The above is taken from Chris Wisniewski’s review at Reverse Shot. I think it’s a pretty necessary starting point to wrestle with Malick and Tree of Life. One need not be intimately knowledgeable of Heidegger, but some, indeed, “consideration” is unavoidable and advisable. For my part, it’s been many years since reading him and I cannot with a clear conscience claim nuanced or accurate recollection (assuming I understood a lick in the first place). What I do know is that Heidegger is interested in the, for him, central question of Being, about this larger thing that the history of Western thought forgot and yet we singularly can ask.
Even this very surface level of understanding is useful, I think, in pondering Tree of Life. What to make, after all, of the space imagery, of the dinosaurs (yes, dinosaurs), of the deep sea and volcanoes, of the microbes? What might be the most frustrating aspect of this movie for the casual viewer is perhaps that which has the most profound force: the juxtaposition of so many every day things against this such greater and impersonal thing. Jack’s Mom will point to the sky and say “God lives there,” but is that any more a footnote than the sound a playing card makes in the spoke of a bike? And even though Tree of Life makes some nods to Tarkovsky (Jessica Chastain floating recalls Solaris, I believe), I’m unsure Malick desires faith.

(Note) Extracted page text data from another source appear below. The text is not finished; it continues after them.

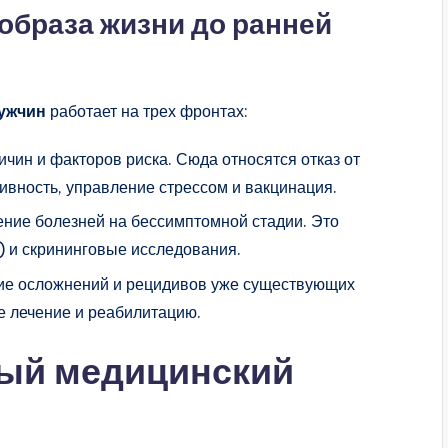
 образа жизни до ранней
мужчин
работает на трех фронтах:
ичин и факторов риска. Сюда относятся отказ от
тивность, управление стрессом и вакцинация.
ение болезней на бессимптомной стадии. Это
 и скрининговые исследования.
ие осложнений и рецидивов уже существующих
е лечение и реабилитацию.
ный медицинский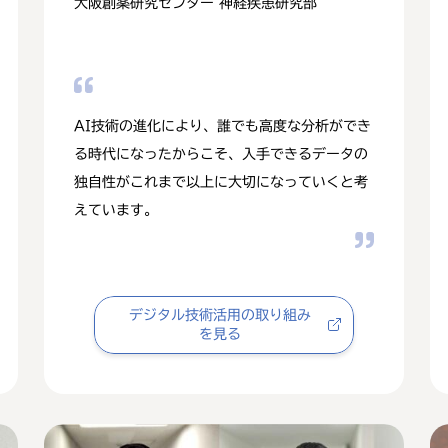
大阪創薬研究センター 神経疾患研究部
AI技術の進化により、誰でも高度な分析ができ
る時代になったからこそ、入手できるデータの
独自性がこれまで以上に大切になっていくと考
えています。
デジタル技術活用の取り組み
を見る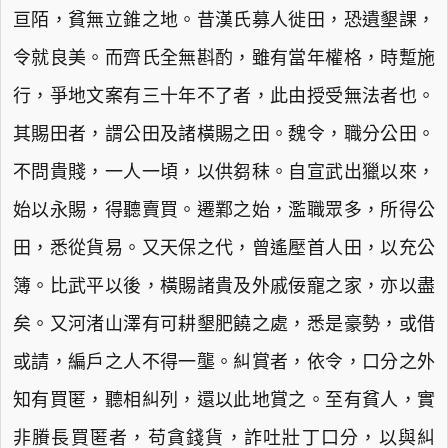
亘陌，貧無立錐之地。昔漢氏募人徙田，恐遺墾課，
令就良美。而齊氏全無斟酌，雖有當年權格，時蹔施
行，爭地文案有三十年不了者，此由授受無法者也。
其賜田者，謂公田及諸橫賜之田。魏令，職分公田。
不問貴賤，一人一頃，以供芻秣。自宣武出獵以來，
始以永賜，得聽賣買。遷鄴之始，濫職眾多，所得公
田，悉從貨易。又天保之代，曾遙壓首人田，以充公
簿。比武平以後，橫賜諸貴及外戚佞寵之家，亦以盡
矣。又河渚山澤有可耕墾肥饒之處，悉是豪勢，或借
或請，編戶之人不得一壟。糾賞者，依令，口分之外
知有買匿，聽相糾列，還以此地賞之。至有貧人，實
非賸長買匿者，苟貪錢貨，詐吐壯丁口分，以與糾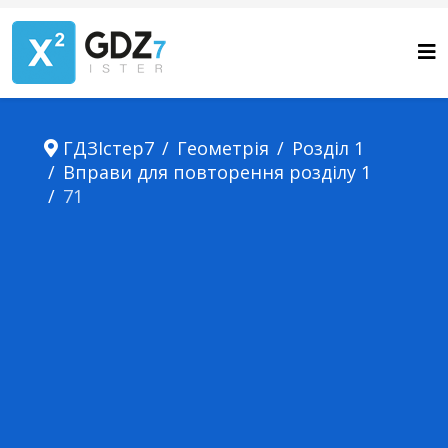
ГДЗІстер7
Геометрія
Розділ 1
Вправи для повторення розділу 1
71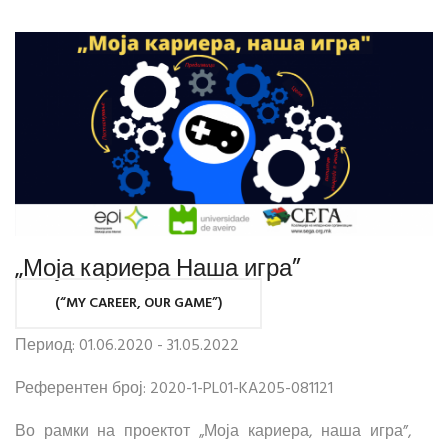
„Моја кариера Наша игра”
(“MY CAREER, OUR GAME”)
Период: 01.06.2020 - 31.05.2022
Референтен број: 2020-1-PL01-KA205-081121
Во рамки на проектот „Моја кариера, наша игра”,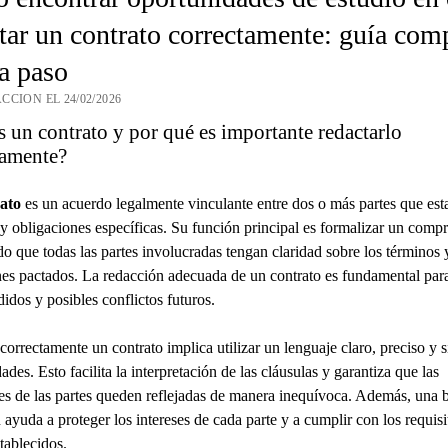
tar un contrato correctamente: guía com
a paso
CCION EL 24/02/2026
 un contrato y por qué es importante redactarlo
tamente?
ato
es un acuerdo legalmente vinculante entre dos o más partes que est
y obligaciones específicas. Su función principal es formalizar un comp
o que todas las partes involucradas tengan claridad sobre los términos 
es pactados. La redacción adecuada de un contrato es fundamental para
idos y posibles conflictos futuros.
correctamente un contrato implica utilizar un lenguaje claro, preciso y s
des. Esto facilita la interpretación de las cláusulas y garantiza que las
es de las partes queden reflejadas de manera inequívoca. Además, una 
 ayuda a proteger los intereses de cada parte y a cumplir con los requisi
stablecidos.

But what does Malick want? Again, I believe it is to show us experiences against a monumental backdrop of space and time we cannot grasp (“Where were you when I laid the foundations of the Earth?”). And what is so beautiful is the relate-ability of these experiences. They appear very stray and random yet certainly have an arch—which ends in reconciliation (easily confused in this case with salvation). Herein for me lies Malick’s brilliance: the ability to show a collection of experiences, yet not lead us around by the nose in any traditional manner of storytelling. These scenes—these memories—insert themselves seemingly at will: a particularly violent and tense dinner dustup; the transgression of breaking windows in the neighborhood; that boy with the disfigurement; the mystery of your parents’ room.
This is a movie about boyhood. It’s a movie about our relationship to our fathers. It’s a movie about our fathers. It’s about them not getting what they wanted (in this case, a career as a successful musician), wanting us to get what we want, and us not getting it either (Jack as an adult is something of a one-note of emptiness despite what appears to be a successful career in architecture). And to be sure the grief in knowing that we may depart life early and not even get a chance. And yet still: what significance does it have in relation to Being, to the whole, to all of it? Any?
As one would expect, it’s stunning to see and hear Tree of Life. There are moments that can only be described as mesmerizing, aesthetic splendor. My only major qualm is over the dinosaur animation. I genuinely felt embarrassed during the scene. It looked horrible; I’m actually shocked it made it in. But all told, it’s an incredible film. From a narrative standpoint it’s less accessible than The New World, but even more pointed in its thematic explorations.